Agricultural Research Service

Title: Southfork Watershed Alliance - Stakeholder Involvement

Authors
item Hillmer, G - USDA/NRCS
item TOMER, MARK
item Miller, D - USDA/NRCS
item Sweeney, D - AGRICULTURAL PRODUCER
item Kadolph, A - AGRICULTURAL PRODUCER

Submitted to: Soil and Water Conservation Society
Publication Type: Abstract Only
Publication Acceptance Date: July 30, 2003
Publication Date: July 30, 2004
Citation: Hillmer, G., Tomer, M.D., Miller, D., Sweeney, D., Kadolph, A. 2004. Southfork watershed alliance - stakeholder involvement. Soil and Water Conservation Society. P. 8.

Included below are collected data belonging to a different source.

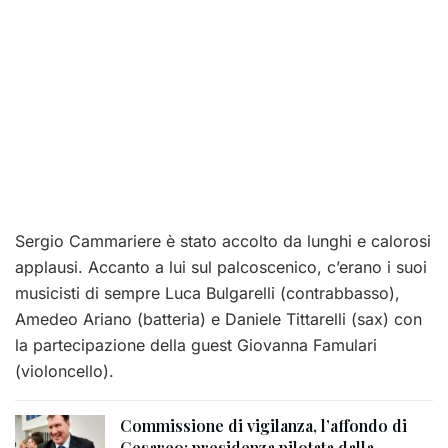
Sergio Cammariere è stato accolto da lunghi e calorosi
applausi. Accanto a lui sul palcoscenico, c’erano i suoi
musicisti di sempre Luca Bulgarelli (contrabbasso),
Amedeo Ariano (batteria) e Daniele Tittarelli (sax) con
la partecipazione della guest Giovanna Famulari
(violoncello).
Commissione di vigilanza, l’affondo di
Cesareo: presidenza pilotata dalla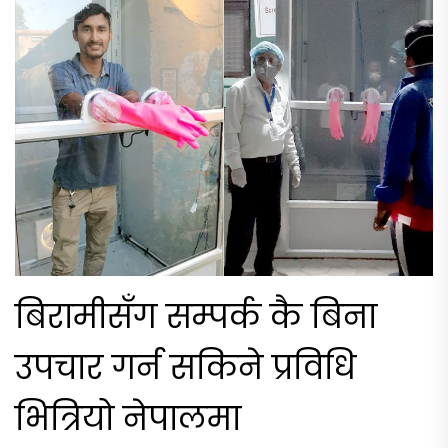
बिरामीसँग सम्पर्क कै बिना
उपचार गर्न सकिने प्रविधि
भित्रियो नेपालमा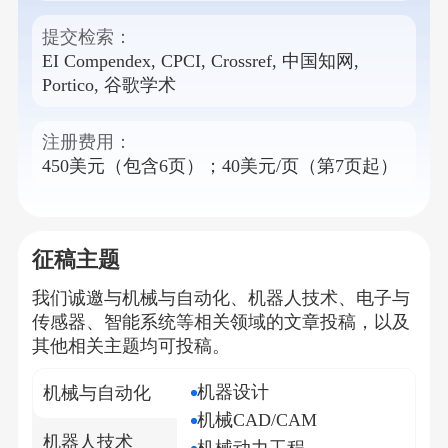
提交检索：
EI Compendex, CPCI, Crossref, 中国知网,
Portico, 谷歌学术
注册费用：
450美元（包含6页）；40美元/页（第7页起）
征稿主题
我们诚邀与
机械与自动化、机器人技术、电子与
传感器、智能系统
等相关领域的文章投稿，以及
其他相关主题均可投稿。
机器设计
机械与自动化
机械CAD/CAM
机器人技术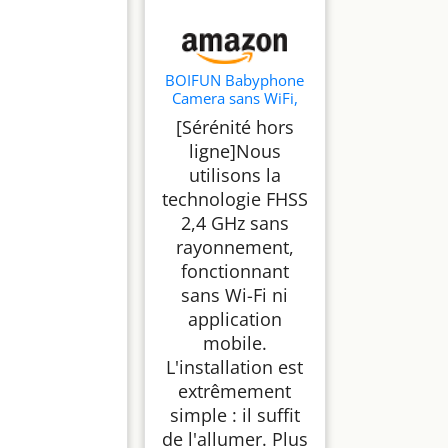
BOIFUN Babyphone
Camera sans WiFi,
Nocturne Invisible,
[Sérénité hors
HD 720P, 1 Camera
ligne]Nous
utilisons la
technologie FHSS
2,4 GHz sans
rayonnement,
fonctionnant
sans Wi-Fi ni
application
mobile.
L'installation est
extrêmement
simple : il suffit
de l'allumer. Plus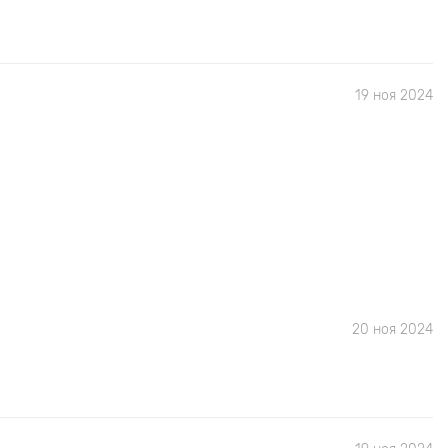
19 ноя 2024
20 ноя 2024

Technical Abstract: The watershed of the south fork of the Iowa River is located in Hardin, Hamilton, Franklin and Wright counties in Iowa. The watershed is about 200,000 acres and 90% is cropland farmed predominantly in corn and soybeans. The watershed's dominant soils are the Clarion, Nicollet, and Webster series. Their soil association contains large inclusions of hydric soils such as Okoboji and Harps. Virtually all of these wet soils have been drained and are highly productive when drained. Average yields routinely exceed 160 bushels per acre for corn and 50 bushels per acre for soybeans. The south fork watershed also contains a number of confinement hog feeding operations, mostly finishing operations. Commercial fertilizers are being replaced by organic nutrient sources (manure) relative to growth in the swine industry. The Alliance was formed through cooperation of local agribusiness, community leaders, conservation groups and producers in Hardin County. A board with representatives of these groups oversees Alliance activities and a strategic plan has been developed to guide and document Alliance activities. The Alliance was formed to develop best management practices to be implemented in the watershed and minimize the impact of intensive agricultural production on the environment. The stakeholders are working to encourage implementation of practices, NRCS is providing technical assistance and ARS is assessing land use and water quality. Monitoring data are documenting that significant amounts of NO3 - N, total P, and sediment occur in streams throughout the watershed. Analyses are underway to identify conservation practices and locations to improve water quality.